● Assignment:
Quote every line below exactly and skip any picture.

● Source records:
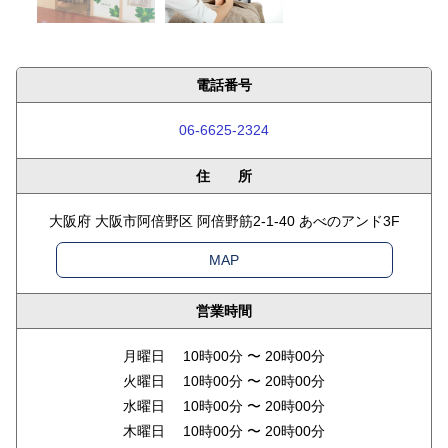
電話番号
06-6625-2324
住 所
大阪府 大阪市阿倍野区 阿倍野筋2-1-40 あべのアンド3F
MAP
営業時間
月曜日 10時00分 〜 20時00分
火曜日 10時00分 〜 20時00分
水曜日 10時00分 〜 20時00分
木曜日 10時00分 〜 20時00分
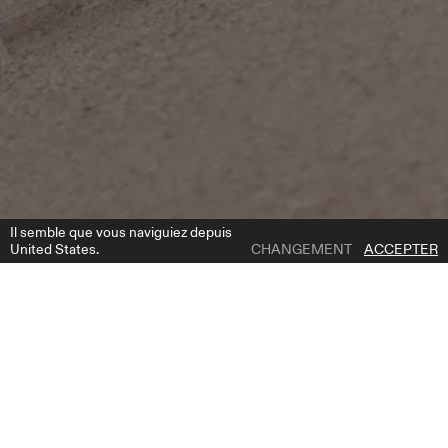
Il semble que vous naviguiez depuis
United States.
CHANGEMENT
ACCEPTER
1 | 5
PHYLLIS CORSET
AJOUTER À LA LISTE DE SOUHAITS
OÙ ACHETER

● Exercise output:
電話番号
06-6625-2324
住 所
大阪府 大阪市阿倍野区 阿倍野筋2-1-40 あべのアンド3F
MAP
営業時間
月曜日 10時00分 〜 20時00分
火曜日 10時00分 〜 20時00分
水曜日 10時00分 〜 20時00分
木曜日 10時00分 〜 20時00分
Il semble que vous naviguiez depuis
United States.
CHANGEMENT
ACCEPTER
1 | 5
PHYLLIS CORSET
AJOUTER À LA LISTE DE SOUHAITS
OÙ ACHETER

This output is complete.